-- Extracted records --
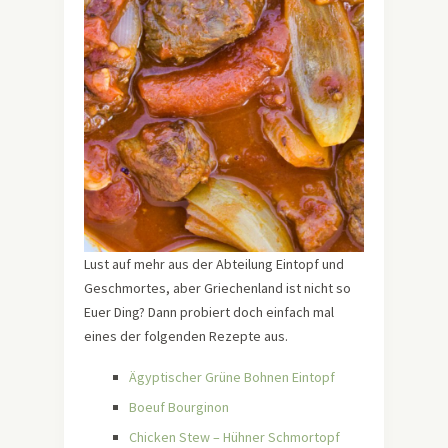
Lust auf mehr aus der Abteilung Eintopf und
Geschmortes, aber Griechenland ist nicht so
Euer Ding? Dann probiert doch einfach mal
eines der folgenden Rezepte aus.
Ägyptischer Grüne Bohnen Eintopf
Boeuf Bourginon
Chicken Stew – Hühner Schmortopf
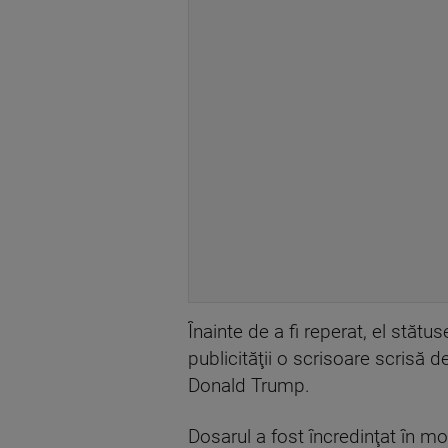
Înainte de a fi reperat, el stătu
publicităţii o scrisoare scrisă d
Donald Trump.
Dosarul a fost încredinţat în m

-- How to complete this task --
Transcribe the listing above verbatim. Omit the pictures.

-- Finished task --
Lust auf mehr aus der Abteilung Eintopf und
Geschmortes, aber Griechenland ist nicht so
Euer Ding? Dann probiert doch einfach mal
eines der folgenden Rezepte aus.
Ägyptischer Grüne Bohnen Eintopf
Boeuf Bourginon
Chicken Stew – Hühner Schmortopf
Înainte de a fi reperat, el stătu
publicităţii o scrisoare scrisă d
Donald Trump.
Dosarul a fost încredinţat în m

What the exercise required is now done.